Я смотрела на все это, как на истерический припадок. Эта братская любовь, это бессильное отчаяние не трогали меня.
– Полно, – сказала я ему строго, – ты ведь мудрец.
Он опустил руки и несколько минут сидел, точно убитый.
– Мудрец, – повторял он смешно и отчаянно, – мудрец.
Мужской ум взял, однако ж, верх. Он отер платком широкий лоб, помолчал и выговорил обыкновенным своим тоном:
– Но это слабость, Маша.
– А ты силен? – прервала я его. – Ты и от чужой-то смерти хнычешь.
– Это преступная измена…
– Чему?
– Чувству матери!..
– А разве я мечу в героини, Степа? Да, я преступница в глазах всех добродетельных и здоровых людей. Они – добродетельны и здоровы. Я – беспутная и больная бабенка. Доволен ты теперь?
– Не верю я этому! – крикнул Степа. – Нельзя вдруг, так, сразу, без смыслу и толку покончить с жизнью!
– Без смыслу и толку? – повторила я, – может быть, но не так, неспроста, Степа…
На столике, около кушетки лежала моя тетрадь.

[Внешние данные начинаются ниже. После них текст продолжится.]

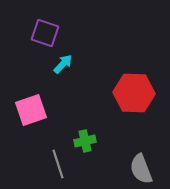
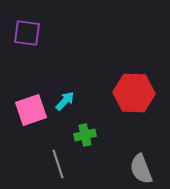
purple square: moved 18 px left; rotated 12 degrees counterclockwise
cyan arrow: moved 2 px right, 37 px down
green cross: moved 6 px up
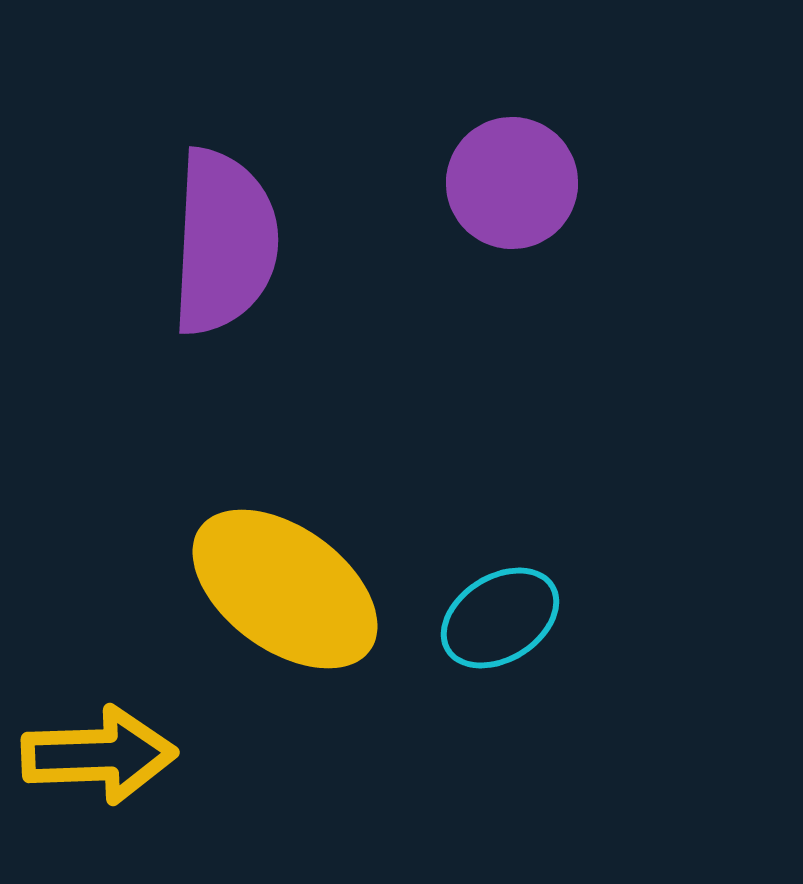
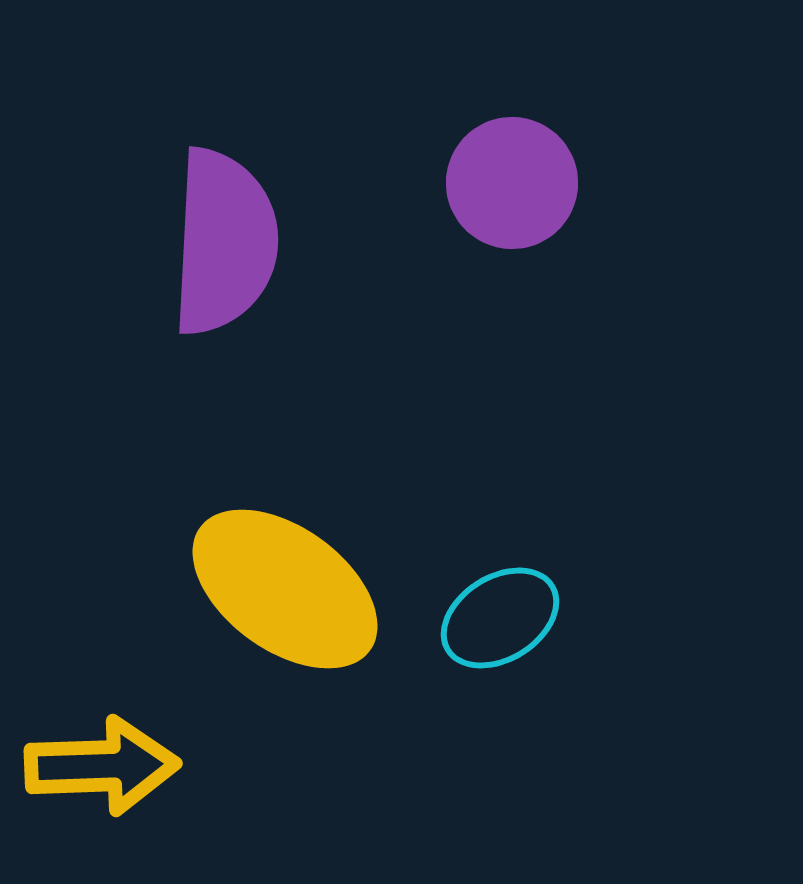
yellow arrow: moved 3 px right, 11 px down
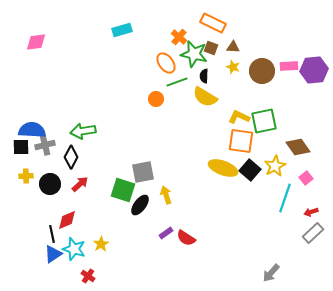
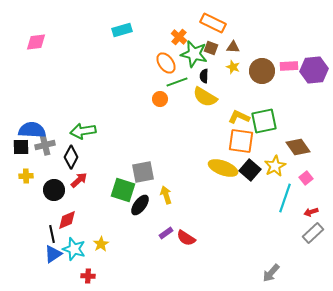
orange circle at (156, 99): moved 4 px right
black circle at (50, 184): moved 4 px right, 6 px down
red arrow at (80, 184): moved 1 px left, 4 px up
red cross at (88, 276): rotated 32 degrees counterclockwise
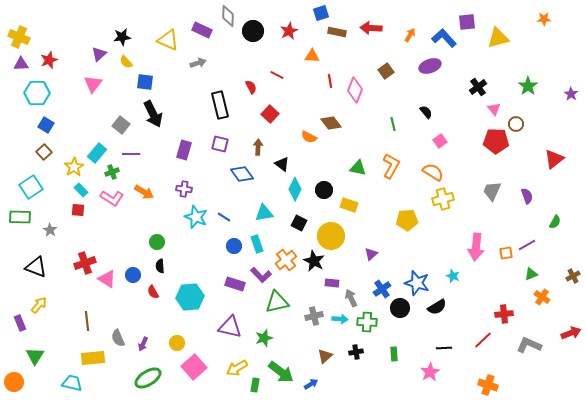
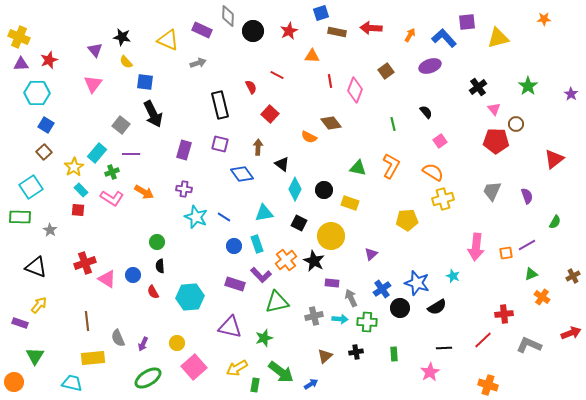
black star at (122, 37): rotated 18 degrees clockwise
purple triangle at (99, 54): moved 4 px left, 4 px up; rotated 28 degrees counterclockwise
yellow rectangle at (349, 205): moved 1 px right, 2 px up
purple rectangle at (20, 323): rotated 49 degrees counterclockwise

– Видишь ты эту записную книжицу. В ней ты все найдешь. Она пройдет через твои руки…
Он со злобой взглянул на мой журнал, схватил его и, если бы я не удержала, он бы начал рвать листы.
– Писанье, проклятое писанье! – глухо простонал он.
– Да, мой дружок, – тихо и с расстановкой проговорила я, – вы, гг. сочинители, научили меня "психическому анализу". Ты увидишь, какие успехи я сделала в русском стиле. У меня уже нет "смеси французского с нижегородским", с тех пор, как вы занялись моим развитием.
Добивала я моего бедного Степу с какой-то гадкой злобой…
– Мы всему виной! – завопил он, точно ужаленный, – мы со своим ядом вносим всюду позор и смерть! Гнусные болтуны, трехпробные эгоисты, бездушные и непрошеные развиватели!..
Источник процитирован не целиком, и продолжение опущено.